- [What this task involves] What lines in the data below mention the string "Signatur"? Copy them out.

:: Supplied material ::

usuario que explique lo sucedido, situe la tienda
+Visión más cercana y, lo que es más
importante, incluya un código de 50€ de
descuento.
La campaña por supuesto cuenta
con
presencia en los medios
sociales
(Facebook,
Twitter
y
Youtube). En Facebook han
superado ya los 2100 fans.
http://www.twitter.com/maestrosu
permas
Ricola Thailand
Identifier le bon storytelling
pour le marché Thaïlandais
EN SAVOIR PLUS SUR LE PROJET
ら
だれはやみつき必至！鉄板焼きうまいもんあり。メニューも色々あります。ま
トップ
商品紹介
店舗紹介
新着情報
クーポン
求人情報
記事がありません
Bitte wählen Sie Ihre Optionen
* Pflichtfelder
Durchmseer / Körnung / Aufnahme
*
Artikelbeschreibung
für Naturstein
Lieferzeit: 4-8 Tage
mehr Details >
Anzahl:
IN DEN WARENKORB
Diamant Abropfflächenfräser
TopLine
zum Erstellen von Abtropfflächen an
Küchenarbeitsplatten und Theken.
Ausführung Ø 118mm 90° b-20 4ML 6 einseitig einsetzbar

:::
:: Supplied material ::

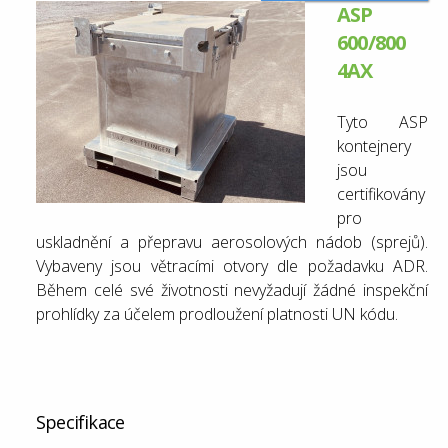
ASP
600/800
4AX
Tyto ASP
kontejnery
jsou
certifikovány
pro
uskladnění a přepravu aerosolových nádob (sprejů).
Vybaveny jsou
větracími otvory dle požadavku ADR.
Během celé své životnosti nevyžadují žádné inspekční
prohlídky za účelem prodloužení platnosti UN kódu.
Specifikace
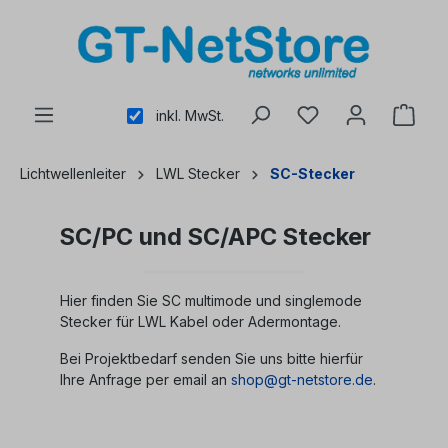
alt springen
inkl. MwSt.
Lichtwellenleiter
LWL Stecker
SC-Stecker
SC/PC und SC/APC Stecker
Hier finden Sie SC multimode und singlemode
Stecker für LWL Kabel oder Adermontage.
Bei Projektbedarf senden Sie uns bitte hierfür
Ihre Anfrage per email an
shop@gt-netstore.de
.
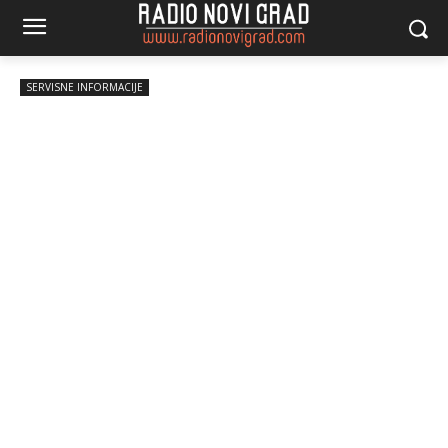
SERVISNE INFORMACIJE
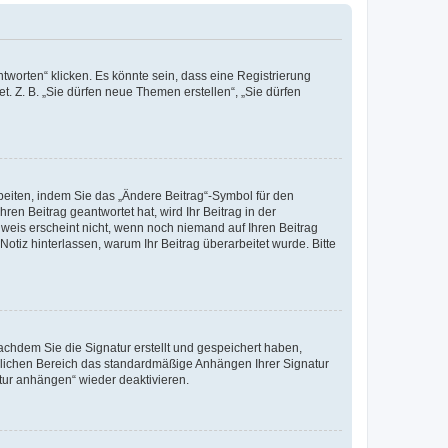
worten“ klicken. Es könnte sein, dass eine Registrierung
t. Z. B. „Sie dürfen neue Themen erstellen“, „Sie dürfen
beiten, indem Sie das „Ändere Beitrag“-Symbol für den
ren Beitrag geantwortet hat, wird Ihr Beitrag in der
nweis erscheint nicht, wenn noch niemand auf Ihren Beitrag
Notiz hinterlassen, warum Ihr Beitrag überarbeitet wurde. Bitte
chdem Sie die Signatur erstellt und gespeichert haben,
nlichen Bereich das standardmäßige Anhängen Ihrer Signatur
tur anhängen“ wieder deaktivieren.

:::

- [Exercise solution]
chdem Sie die Signatur erstellt und gespeichert haben,
nlichen Bereich das standardmäßige Anhängen Ihrer Signatur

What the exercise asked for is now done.